About this exercise: Please restate all of the records word for word, setting the pictures aside.

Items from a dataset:
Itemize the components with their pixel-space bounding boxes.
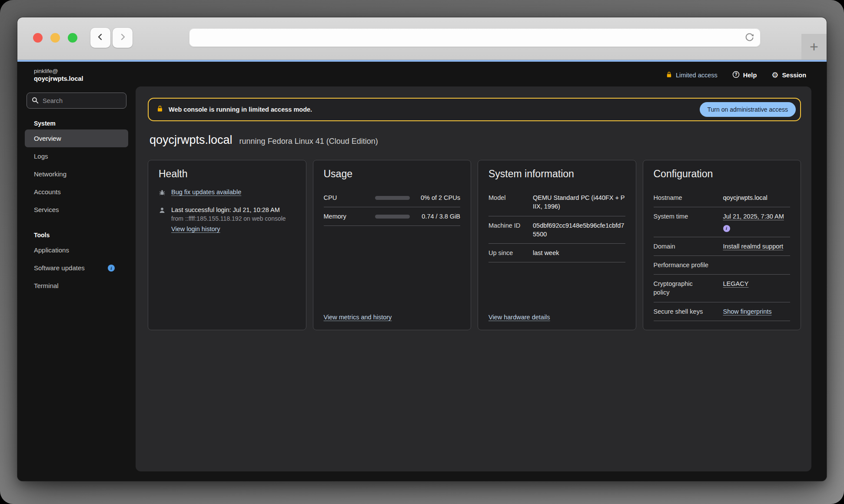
hostname-value: qoycjrwpts.local xyxy=(723,193,791,202)
sidebar-item-terminal[interactable]: Terminal xyxy=(25,277,128,295)
overview-page: Web console is running in limited access… xyxy=(136,86,811,471)
nav-section-tools: Tools xyxy=(25,232,128,239)
help-label: Help xyxy=(743,72,757,79)
sidebar-item-services[interactable]: Services xyxy=(25,201,128,219)
system-time-link[interactable]: Jul 21, 2025, 7:30 AM xyxy=(723,212,784,221)
chevron-right-icon xyxy=(117,32,128,44)
memory-usage-row: Memory 0.74 / 3.8 GiB xyxy=(324,207,461,226)
page-heading: qoycjrwpts.local running Fedora Linux 41… xyxy=(150,133,801,147)
logged-in-identity: pinklife@ qoycjrwpts.local xyxy=(34,67,83,83)
configuration-title: Configuration xyxy=(654,168,791,180)
configuration-card: Configuration Hostname qoycjrwpts.local … xyxy=(643,160,801,330)
memory-value: 0.74 / 3.8 GiB xyxy=(410,213,461,220)
info-circle-icon[interactable]: i xyxy=(723,225,730,232)
hostname: qoycjrwpts.local xyxy=(34,75,83,83)
cryptographic-policy-row: Cryptographic policy LEGACY xyxy=(654,275,791,302)
system-information-card: System information Model QEMU Standard P… xyxy=(478,160,636,330)
zoom-window-button[interactable] xyxy=(68,33,77,43)
new-tab-button[interactable]: + xyxy=(801,34,827,60)
bug-icon xyxy=(159,189,166,198)
limited-access-indicator[interactable]: Limited access xyxy=(666,71,718,79)
up-since-row: Up since last week xyxy=(488,244,625,262)
view-login-history-link[interactable]: View login history xyxy=(171,225,220,232)
model-row: Model QEMU Standard PC (i440FX + PIIX, 1… xyxy=(488,189,625,216)
browser-window: + pinklife@ qoycjrwpts.local Limited acc… xyxy=(17,17,827,481)
secure-shell-keys-row: Secure shell keys Show fingerprints xyxy=(654,302,791,321)
info-circle-icon[interactable]: i xyxy=(108,265,115,272)
health-title: Health xyxy=(159,168,296,180)
cpu-label: CPU xyxy=(324,194,375,201)
sidebar-item-logs[interactable]: Logs xyxy=(25,147,128,165)
cpu-value: 0% of 2 CPUs xyxy=(410,194,461,201)
install-realmd-link[interactable]: Install realmd support xyxy=(723,243,784,250)
reload-button[interactable] xyxy=(744,32,755,43)
hostname-row: Hostname qoycjrwpts.local xyxy=(654,189,791,207)
limited-access-alert: Web console is running in limited access… xyxy=(148,98,801,121)
lock-icon xyxy=(666,71,672,79)
machine-id-row: Machine ID 05dbf692cc9148e5b96cfe1cbfd75… xyxy=(488,216,625,244)
domain-row: Domain Install realmd support xyxy=(654,237,791,256)
svg-text:?: ? xyxy=(734,72,737,77)
back-button[interactable] xyxy=(90,28,110,48)
crypto-policy-link[interactable]: LEGACY xyxy=(723,280,749,287)
show-fingerprints-link[interactable]: Show fingerprints xyxy=(723,308,772,315)
address-bar[interactable] xyxy=(189,28,761,47)
cpu-usage-row: CPU 0% of 2 CPUs xyxy=(324,189,461,207)
minimize-window-button[interactable] xyxy=(50,33,60,43)
memory-label: Memory xyxy=(324,213,375,220)
cockpit-app: pinklife@ qoycjrwpts.local Limited acces… xyxy=(17,62,827,481)
question-circle-icon: ? xyxy=(732,71,740,80)
limited-access-label: Limited access xyxy=(676,72,718,79)
turn-on-admin-access-button[interactable]: Turn on administrative access xyxy=(700,102,796,117)
performance-profile-row: Performance profile xyxy=(654,256,791,275)
last-login-origin: from ::ffff:185.155.118.192 on web conso… xyxy=(171,215,286,222)
system-time-row: System time Jul 21, 2025, 7:30 AM i xyxy=(654,207,791,237)
bug-fix-updates-link[interactable]: Bug fix updates available xyxy=(171,189,241,198)
last-login-text: Last successful login: Jul 21, 10:28 AM xyxy=(171,206,286,213)
chevron-left-icon xyxy=(95,32,106,44)
memory-progress-bar xyxy=(375,215,410,219)
masthead: pinklife@ qoycjrwpts.local Limited acces… xyxy=(17,62,827,86)
window-controls xyxy=(33,33,77,43)
sidebar-item-software-updates[interactable]: Software updates i xyxy=(25,259,128,277)
sidebar-item-overview[interactable]: Overview xyxy=(25,129,128,147)
help-menu[interactable]: ? Help xyxy=(732,71,757,80)
session-menu[interactable]: ⚙︎ Session xyxy=(771,71,806,79)
accent-line xyxy=(17,60,827,62)
gear-icon: ⚙︎ xyxy=(771,71,778,79)
close-window-button[interactable] xyxy=(33,33,43,43)
username: pinklife@ xyxy=(34,67,83,75)
forward-button[interactable] xyxy=(113,28,133,48)
sidebar-item-networking[interactable]: Networking xyxy=(25,165,128,183)
sidebar-item-applications[interactable]: Applications xyxy=(25,241,128,259)
page-subtitle: running Fedora Linux 41 (Cloud Edition) xyxy=(239,137,378,146)
nav-section-system: System xyxy=(25,120,128,127)
user-icon xyxy=(159,206,166,233)
alert-message: Web console is running in limited access… xyxy=(169,106,312,113)
desktop-background: + pinklife@ qoycjrwpts.local Limited acc… xyxy=(0,0,844,504)
cpu-progress-bar xyxy=(375,196,410,200)
browser-toolbar: + xyxy=(17,17,827,60)
usage-title: Usage xyxy=(324,168,461,180)
view-hardware-details-link[interactable]: View hardware details xyxy=(488,314,550,321)
session-label: Session xyxy=(782,72,806,79)
health-card: Health Bug fix updates available xyxy=(148,160,306,330)
lock-icon xyxy=(156,105,163,114)
system-information-title: System information xyxy=(488,168,625,180)
sidebar: System Overview Logs Networking Accounts xyxy=(17,86,136,481)
sidebar-item-accounts[interactable]: Accounts xyxy=(25,183,128,201)
usage-card: Usage CPU 0% of 2 CPUs Memory xyxy=(313,160,472,330)
view-metrics-link[interactable]: View metrics and history xyxy=(324,314,392,321)
search-input[interactable] xyxy=(27,93,126,109)
page-title: qoycjrwpts.local xyxy=(150,133,233,147)
search-icon xyxy=(32,97,39,104)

Response box:
Itemize the components with their pixel-space bounding boxes.
hostname-value: qoycjrwpts.local xyxy=(723,193,791,202)
sidebar-item-terminal[interactable]: Terminal xyxy=(25,277,128,295)
overview-page: Web console is running in limited access… xyxy=(136,86,811,471)
nav-section-tools: Tools xyxy=(25,232,128,239)
help-label: Help xyxy=(743,72,757,79)
sidebar-item-services[interactable]: Services xyxy=(25,201,128,219)
system-time-link[interactable]: Jul 21, 2025, 7:30 AM xyxy=(723,212,784,221)
chevron-right-icon xyxy=(117,32,128,44)
memory-usage-row: Memory 0.74 / 3.8 GiB xyxy=(324,207,461,226)
page-heading: qoycjrwpts.local running Fedora Linux 41… xyxy=(150,133,801,147)
logged-in-identity: pinklife@ qoycjrwpts.local xyxy=(34,67,83,83)
configuration-title: Configuration xyxy=(654,168,791,180)
configuration-card: Configuration Hostname qoycjrwpts.local … xyxy=(643,160,801,330)
memory-value: 0.74 / 3.8 GiB xyxy=(410,213,461,220)
info-circle-icon[interactable]: i xyxy=(723,225,730,232)
hostname: qoycjrwpts.local xyxy=(34,75,83,83)
cryptographic-policy-row: Cryptographic policy LEGACY xyxy=(654,275,791,302)
system-information-card: System information Model QEMU Standard P… xyxy=(478,160,636,330)
zoom-window-button[interactable] xyxy=(68,33,77,43)
new-tab-button[interactable]: + xyxy=(801,34,827,60)
bug-icon xyxy=(159,189,166,198)
limited-access-indicator[interactable]: Limited access xyxy=(666,71,718,79)
up-since-row: Up since last week xyxy=(488,244,625,262)
view-login-history-link[interactable]: View login history xyxy=(171,225,220,232)
model-row: Model QEMU Standard PC (i440FX + PIIX, 1… xyxy=(488,189,625,216)
browser-window: + pinklife@ qoycjrwpts.local Limited acc… xyxy=(17,17,827,481)
secure-shell-keys-row: Secure shell keys Show fingerprints xyxy=(654,302,791,321)
info-circle-icon[interactable]: i xyxy=(108,265,115,272)
health-title: Health xyxy=(159,168,296,180)
cpu-label: CPU xyxy=(324,194,375,201)
sidebar-item-logs[interactable]: Logs xyxy=(25,147,128,165)
cpu-value: 0% of 2 CPUs xyxy=(410,194,461,201)
install-realmd-link[interactable]: Install realmd support xyxy=(723,243,784,250)
reload-button[interactable] xyxy=(744,32,755,43)
hostname-row: Hostname qoycjrwpts.local xyxy=(654,189,791,207)
limited-access-alert: Web console is running in limited access… xyxy=(148,98,801,121)
lock-icon xyxy=(666,71,672,79)
machine-id-row: Machine ID 05dbf692cc9148e5b96cfe1cbfd75… xyxy=(488,216,625,244)
domain-row: Domain Install realmd support xyxy=(654,237,791,256)
svg-text:?: ? xyxy=(734,72,737,77)
back-button[interactable] xyxy=(90,28,110,48)
crypto-policy-link[interactable]: LEGACY xyxy=(723,280,749,287)
show-fingerprints-link[interactable]: Show fingerprints xyxy=(723,308,772,315)
address-bar[interactable] xyxy=(189,28,761,47)
cpu-usage-row: CPU 0% of 2 CPUs xyxy=(324,189,461,207)
minimize-window-button[interactable] xyxy=(50,33,60,43)
memory-label: Memory xyxy=(324,213,375,220)
cockpit-app: pinklife@ qoycjrwpts.local Limited acces… xyxy=(17,62,827,481)
question-circle-icon: ? xyxy=(732,71,740,80)
limited-access-label: Limited access xyxy=(676,72,718,79)
turn-on-admin-access-button[interactable]: Turn on administrative access xyxy=(700,102,796,117)
performance-profile-row: Performance profile xyxy=(654,256,791,275)
last-login-origin: from ::ffff:185.155.118.192 on web conso… xyxy=(171,215,286,222)
system-time-row: System time Jul 21, 2025, 7:30 AM i xyxy=(654,207,791,237)
bug-fix-updates-link[interactable]: Bug fix updates available xyxy=(171,189,241,198)
last-login-text: Last successful login: Jul 21, 10:28 AM xyxy=(171,206,286,213)
chevron-left-icon xyxy=(95,32,106,44)
memory-progress-bar xyxy=(375,215,410,219)
masthead: pinklife@ qoycjrwpts.local Limited acces… xyxy=(17,62,827,86)
window-controls xyxy=(33,33,77,43)
sidebar-item-software-updates[interactable]: Software updates i xyxy=(25,259,128,277)
sidebar-item-overview[interactable]: Overview xyxy=(25,129,128,147)
help-menu[interactable]: ? Help xyxy=(732,71,757,80)
session-menu[interactable]: ⚙︎ Session xyxy=(771,71,806,79)
accent-line xyxy=(17,60,827,62)
gear-icon: ⚙︎ xyxy=(771,71,778,79)
close-window-button[interactable] xyxy=(33,33,43,43)
username: pinklife@ xyxy=(34,67,83,75)
forward-button[interactable] xyxy=(113,28,133,48)
sidebar-item-networking[interactable]: Networking xyxy=(25,165,128,183)
sidebar-item-applications[interactable]: Applications xyxy=(25,241,128,259)
page-subtitle: running Fedora Linux 41 (Cloud Edition) xyxy=(239,137,378,146)
nav-section-system: System xyxy=(25,120,128,127)
user-icon xyxy=(159,206,166,233)
alert-message: Web console is running in limited access… xyxy=(169,106,312,113)
desktop-background: + pinklife@ qoycjrwpts.local Limited acc… xyxy=(0,0,844,504)
cpu-progress-bar xyxy=(375,196,410,200)
browser-toolbar: + xyxy=(17,17,827,60)
usage-title: Usage xyxy=(324,168,461,180)
view-hardware-details-link[interactable]: View hardware details xyxy=(488,314,550,321)
session-label: Session xyxy=(782,72,806,79)
health-card: Health Bug fix updates available xyxy=(148,160,306,330)
lock-icon xyxy=(156,105,163,114)
system-information-title: System information xyxy=(488,168,625,180)
sidebar: System Overview Logs Networking Accounts xyxy=(17,86,136,481)
sidebar-item-accounts[interactable]: Accounts xyxy=(25,183,128,201)
usage-card: Usage CPU 0% of 2 CPUs Memory xyxy=(313,160,472,330)
view-metrics-link[interactable]: View metrics and history xyxy=(324,314,392,321)
search-input[interactable] xyxy=(27,93,126,109)
page-title: qoycjrwpts.local xyxy=(150,133,233,147)
search-icon xyxy=(32,97,39,104)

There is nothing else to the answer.